(Saved data entries)
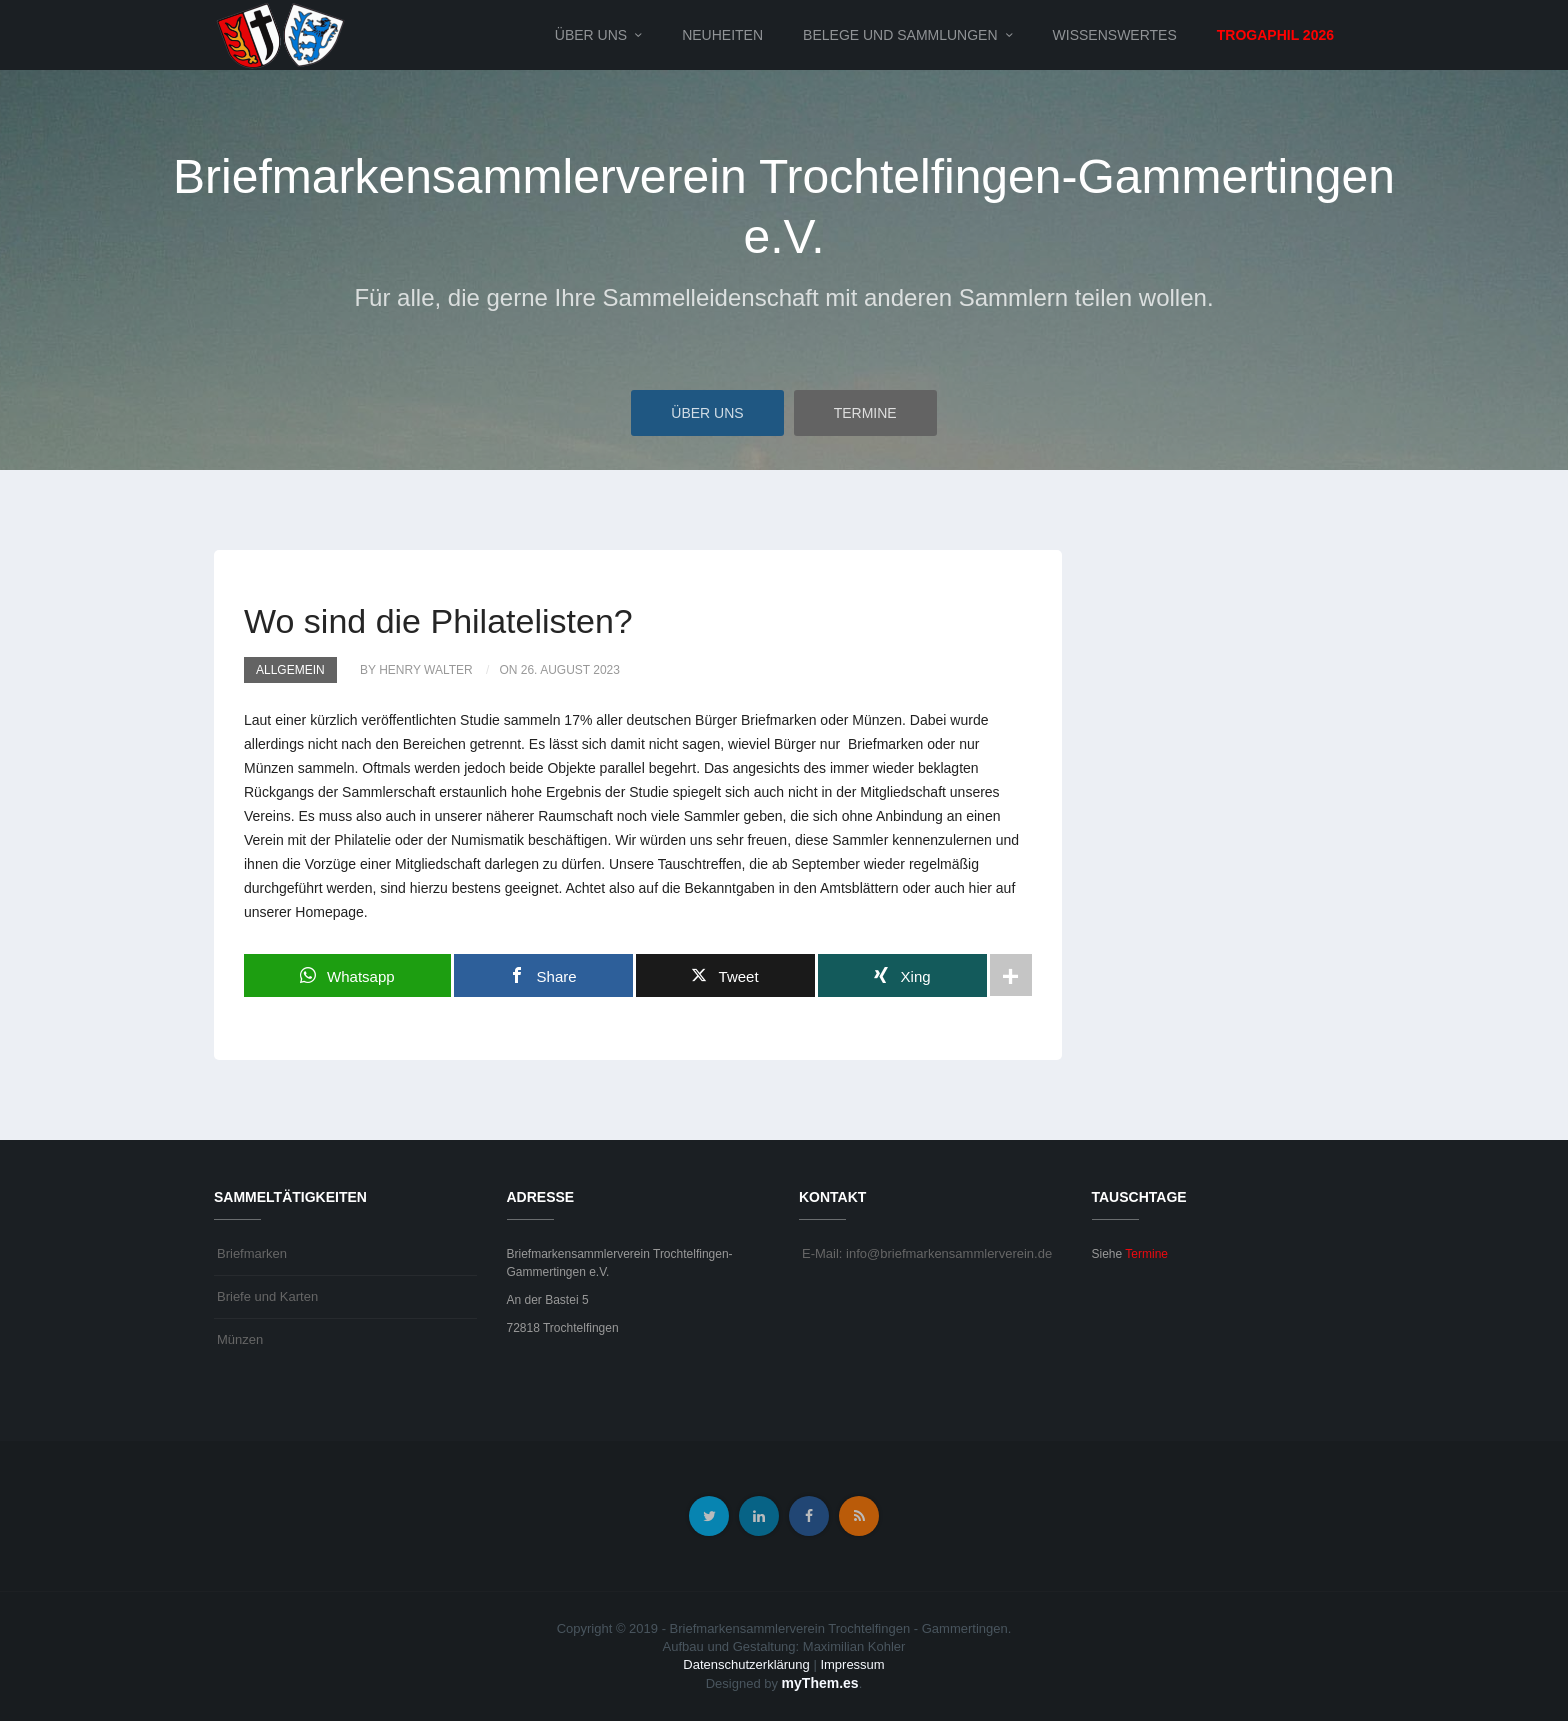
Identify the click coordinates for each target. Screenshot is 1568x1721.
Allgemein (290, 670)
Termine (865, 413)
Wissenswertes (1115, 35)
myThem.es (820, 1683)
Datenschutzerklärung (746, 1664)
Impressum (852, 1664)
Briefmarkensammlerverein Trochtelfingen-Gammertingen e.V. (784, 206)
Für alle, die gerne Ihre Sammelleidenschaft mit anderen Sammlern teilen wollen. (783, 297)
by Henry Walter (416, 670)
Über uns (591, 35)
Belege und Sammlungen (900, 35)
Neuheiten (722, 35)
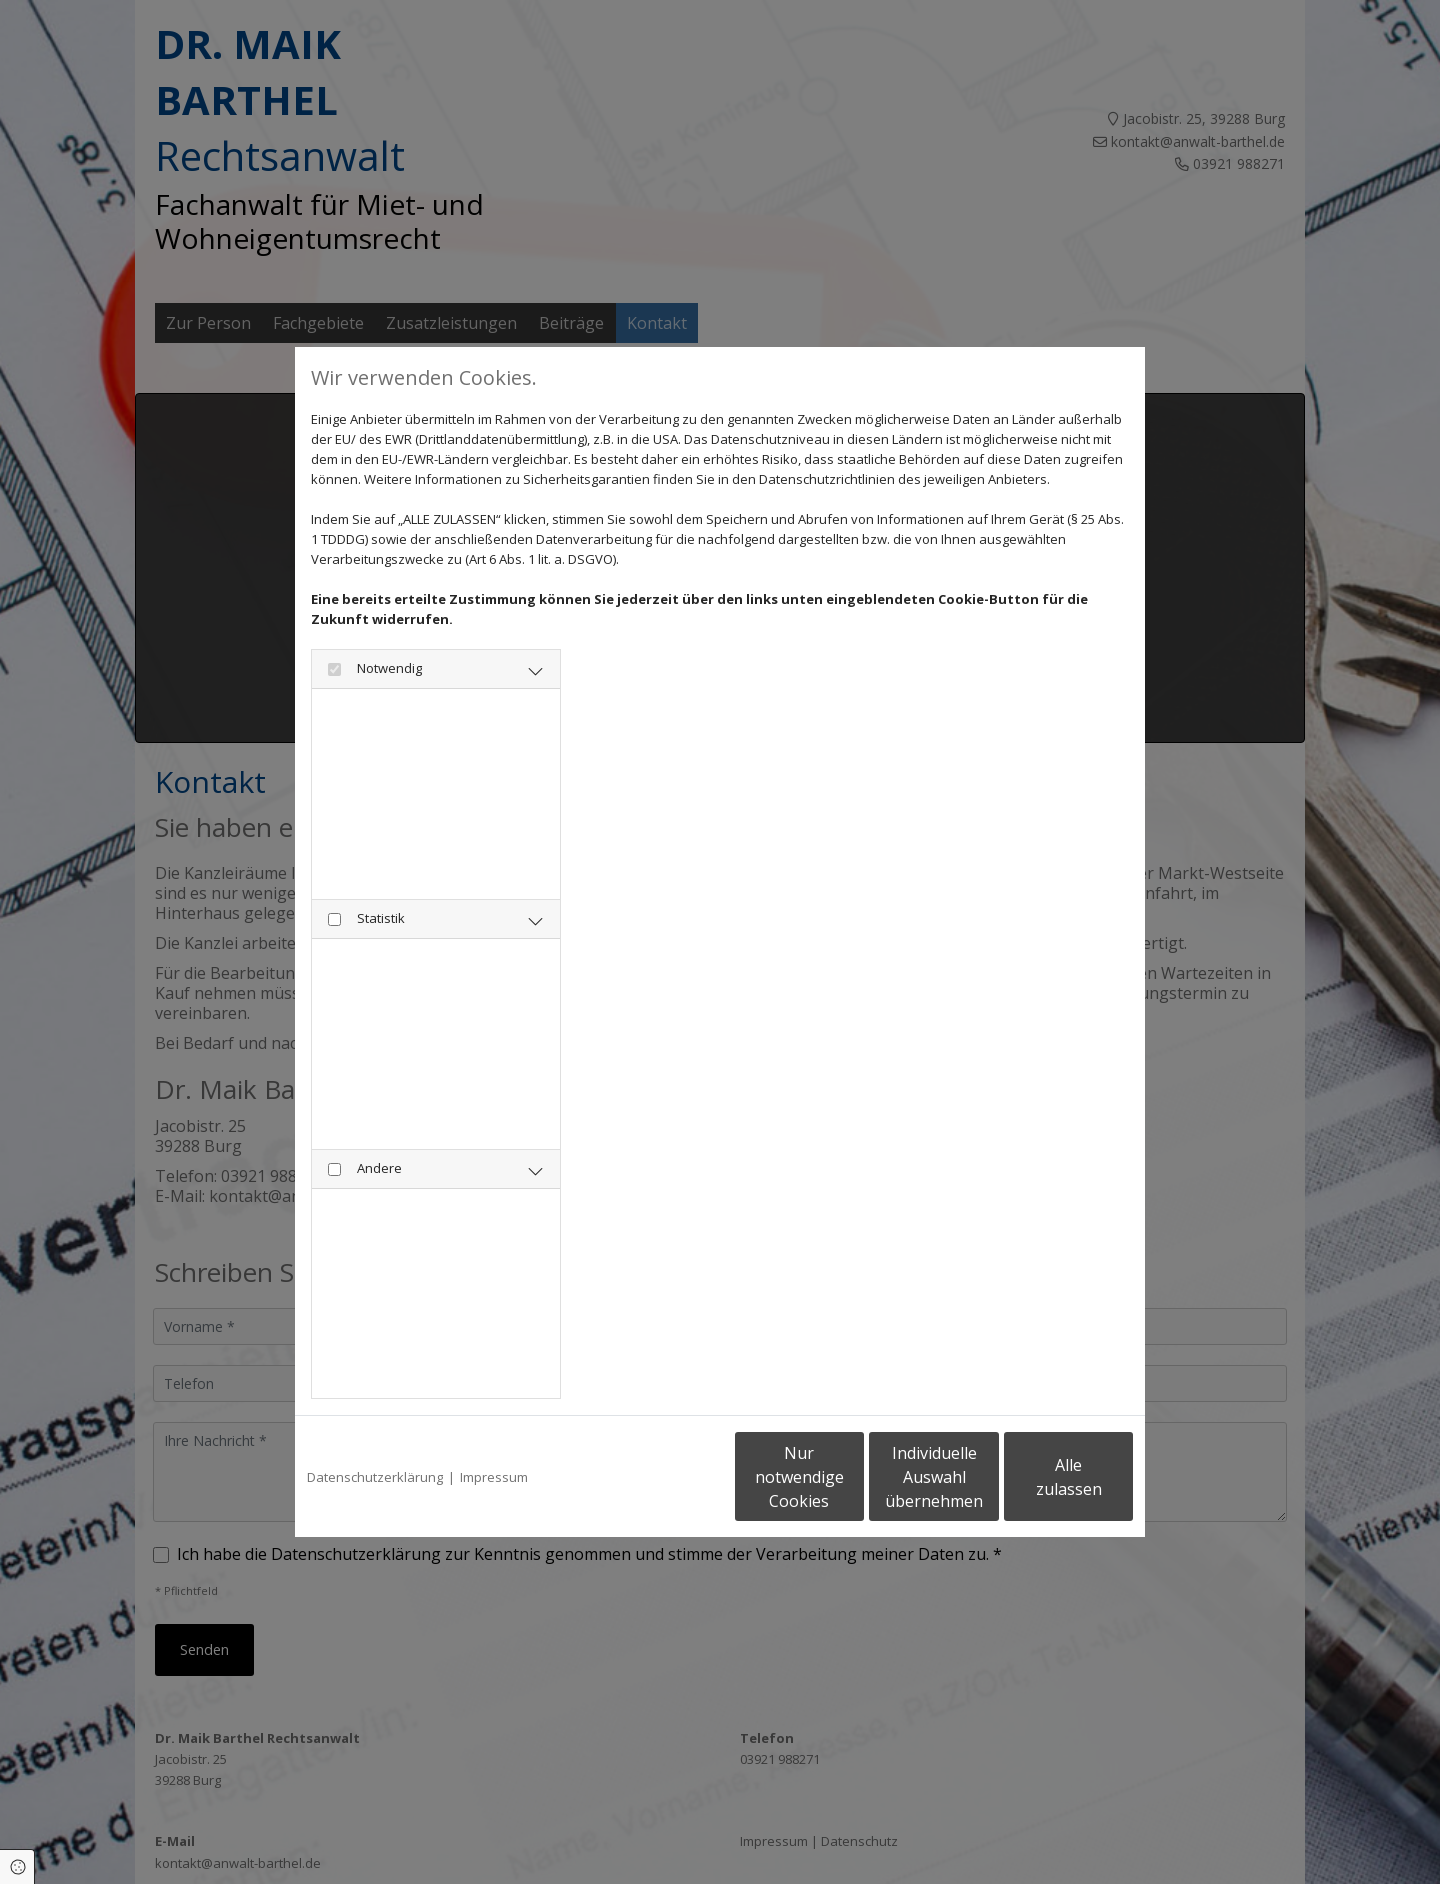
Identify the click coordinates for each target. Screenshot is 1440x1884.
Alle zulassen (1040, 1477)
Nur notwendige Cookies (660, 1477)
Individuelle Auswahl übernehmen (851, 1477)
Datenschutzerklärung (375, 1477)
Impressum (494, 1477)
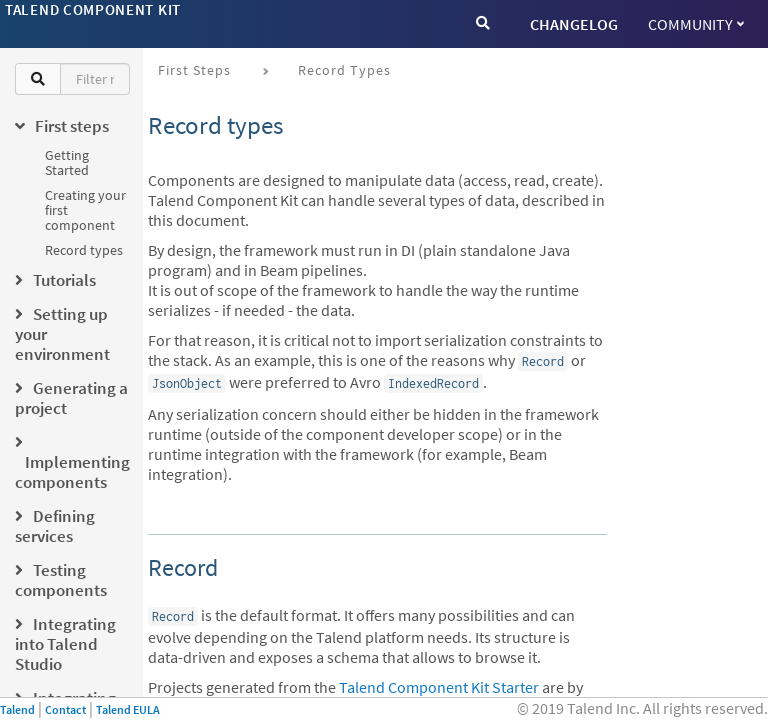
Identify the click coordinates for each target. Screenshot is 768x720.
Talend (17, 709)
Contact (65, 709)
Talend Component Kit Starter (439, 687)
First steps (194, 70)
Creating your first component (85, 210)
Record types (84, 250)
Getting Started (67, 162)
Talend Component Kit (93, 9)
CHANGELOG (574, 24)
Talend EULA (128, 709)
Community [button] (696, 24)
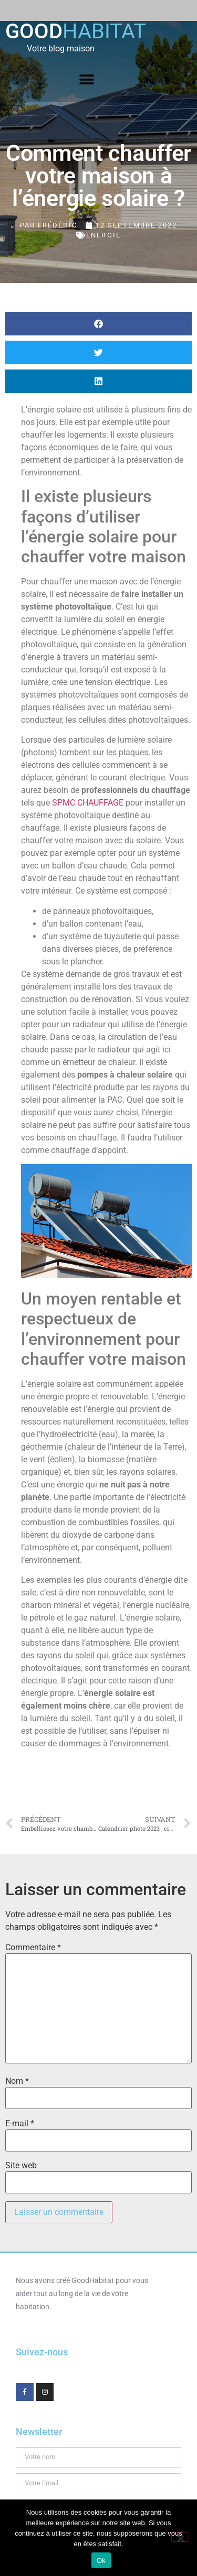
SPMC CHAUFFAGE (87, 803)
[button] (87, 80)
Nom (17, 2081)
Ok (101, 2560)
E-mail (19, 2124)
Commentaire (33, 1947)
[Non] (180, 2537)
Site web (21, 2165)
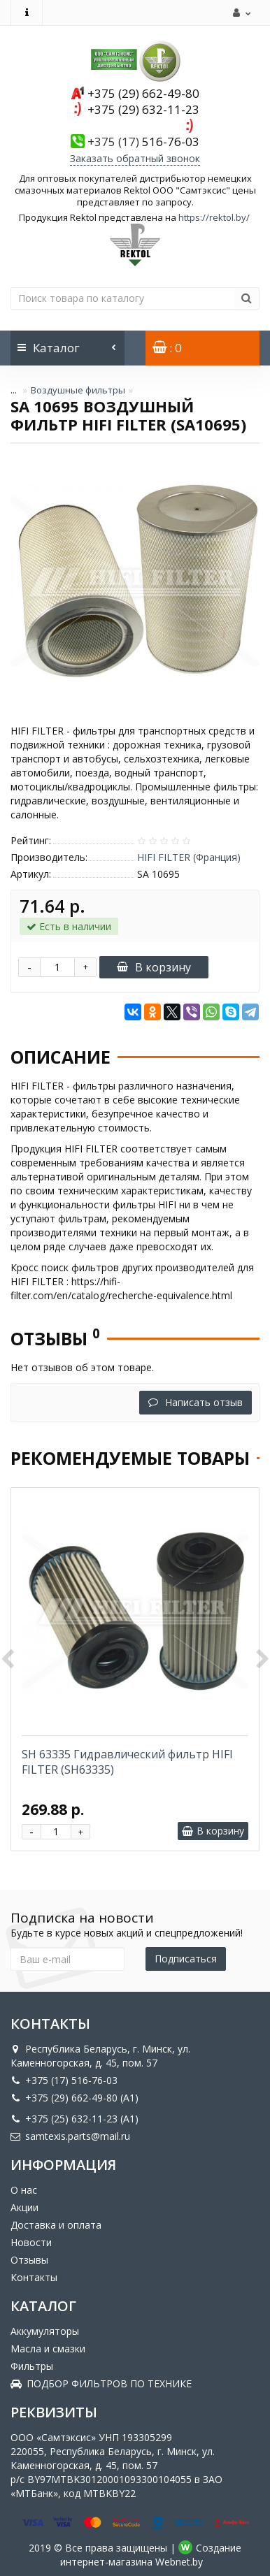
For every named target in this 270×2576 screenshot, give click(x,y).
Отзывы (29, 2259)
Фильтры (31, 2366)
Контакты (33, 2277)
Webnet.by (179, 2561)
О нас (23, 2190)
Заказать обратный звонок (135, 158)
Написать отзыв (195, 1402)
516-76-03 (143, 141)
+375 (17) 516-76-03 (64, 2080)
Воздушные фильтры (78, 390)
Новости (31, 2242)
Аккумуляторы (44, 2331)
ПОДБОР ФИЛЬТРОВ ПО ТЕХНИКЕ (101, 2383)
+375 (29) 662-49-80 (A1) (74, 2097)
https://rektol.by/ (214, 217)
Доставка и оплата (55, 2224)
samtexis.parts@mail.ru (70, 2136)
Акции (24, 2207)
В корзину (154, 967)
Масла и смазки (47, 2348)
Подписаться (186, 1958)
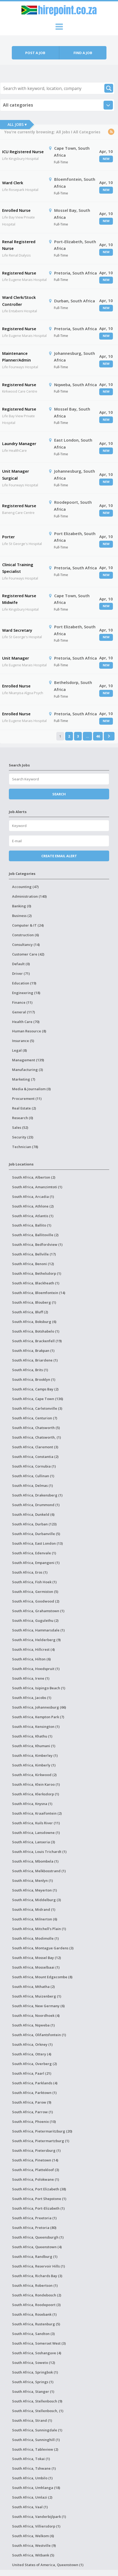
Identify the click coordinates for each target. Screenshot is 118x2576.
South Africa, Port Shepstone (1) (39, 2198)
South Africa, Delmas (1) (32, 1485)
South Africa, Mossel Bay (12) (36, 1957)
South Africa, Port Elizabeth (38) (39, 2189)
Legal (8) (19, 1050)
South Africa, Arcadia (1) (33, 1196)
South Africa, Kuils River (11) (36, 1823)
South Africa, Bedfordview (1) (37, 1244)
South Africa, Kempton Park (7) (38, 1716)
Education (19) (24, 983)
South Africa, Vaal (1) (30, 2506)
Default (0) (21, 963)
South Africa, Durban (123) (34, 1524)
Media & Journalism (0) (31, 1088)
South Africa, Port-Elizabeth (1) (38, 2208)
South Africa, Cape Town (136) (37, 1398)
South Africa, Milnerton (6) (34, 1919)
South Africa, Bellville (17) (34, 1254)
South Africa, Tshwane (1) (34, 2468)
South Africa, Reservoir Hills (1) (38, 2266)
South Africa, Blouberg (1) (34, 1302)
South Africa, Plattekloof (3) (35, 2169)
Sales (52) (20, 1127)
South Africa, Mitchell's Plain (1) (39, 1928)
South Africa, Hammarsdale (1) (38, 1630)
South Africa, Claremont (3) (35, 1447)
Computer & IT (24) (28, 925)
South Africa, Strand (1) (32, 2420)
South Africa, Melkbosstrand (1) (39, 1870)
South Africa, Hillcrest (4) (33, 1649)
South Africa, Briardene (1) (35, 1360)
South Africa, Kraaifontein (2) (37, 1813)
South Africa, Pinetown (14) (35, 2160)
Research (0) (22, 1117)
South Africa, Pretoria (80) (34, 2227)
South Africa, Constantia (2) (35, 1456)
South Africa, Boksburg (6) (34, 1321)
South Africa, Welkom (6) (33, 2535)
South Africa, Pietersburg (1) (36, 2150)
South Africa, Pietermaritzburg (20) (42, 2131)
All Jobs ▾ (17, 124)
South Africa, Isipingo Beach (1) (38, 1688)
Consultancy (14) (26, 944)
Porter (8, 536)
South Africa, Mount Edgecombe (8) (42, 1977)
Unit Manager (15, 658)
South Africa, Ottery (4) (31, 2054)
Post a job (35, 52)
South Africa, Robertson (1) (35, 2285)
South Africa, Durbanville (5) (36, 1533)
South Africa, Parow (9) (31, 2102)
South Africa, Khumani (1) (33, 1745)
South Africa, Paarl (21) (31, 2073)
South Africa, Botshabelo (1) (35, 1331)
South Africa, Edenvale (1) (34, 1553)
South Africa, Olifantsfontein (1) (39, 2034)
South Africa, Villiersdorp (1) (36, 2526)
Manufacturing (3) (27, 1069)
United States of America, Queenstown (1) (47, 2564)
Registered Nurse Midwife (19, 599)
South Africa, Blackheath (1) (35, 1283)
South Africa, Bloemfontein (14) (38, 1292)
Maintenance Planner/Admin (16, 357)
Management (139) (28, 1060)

● What the task requires: Pictures excluded, reproduce only the part above that opens with the line holding "(A1) (74, 2097)" and closes with the line holding "South Africa, Melkbosstrand (1) (39, 1870)", exactly as written.

● Solution to this exercise:
+375 (29) 662-49-80 (A1) (74, 2097)
https://rektol.by/ (214, 217)
Доставка и оплата (55, 2224)
samtexis.parts@mail.ru (70, 2136)
Акции (24, 2207)
В корзину (154, 967)
Масла и смазки (47, 2348)
Подписаться (186, 1958)
Identify the click coordinates for each target. Screenshot is 118x2576.
South Africa, Port Shepstone (1) (39, 2198)
South Africa, Delmas (1) (32, 1485)
South Africa, Mossel Bay (12) (36, 1957)
South Africa, Port Elizabeth (38) (39, 2189)
Legal (8) (19, 1050)
South Africa, Arcadia (1) (33, 1196)
South Africa, Kuils River (11) (36, 1823)
South Africa, Bedfordview (1) (37, 1244)
South Africa, Kempton Park (7) (38, 1716)
Education (19) (24, 983)
South Africa, Vaal (1) (30, 2506)
Default (0) (21, 963)
South Africa, Durban (123) (34, 1524)
Media & Journalism (0) (31, 1088)
South Africa, Port-Elizabeth (1) (38, 2208)
South Africa, Cape Town (136) (37, 1398)
South Africa, Milnerton (6) (34, 1919)
South Africa, Bellville (17) (34, 1254)
South Africa, Tshwane (1) (34, 2468)
South Africa, Reservoir Hills (1) (38, 2266)
South Africa, Blouberg (1) (34, 1302)
South Africa, Plattekloof (3) (35, 2169)
Sales (52) (20, 1127)
South Africa, Mitchell's Plain (1) (39, 1928)
South Africa, Hammarsdale (1) (38, 1630)
South Africa, Claremont (3) (35, 1447)
Computer & IT (24) (28, 925)
South Africa, Strand (1) (32, 2420)
South Africa, Melkbosstrand (1) (39, 1870)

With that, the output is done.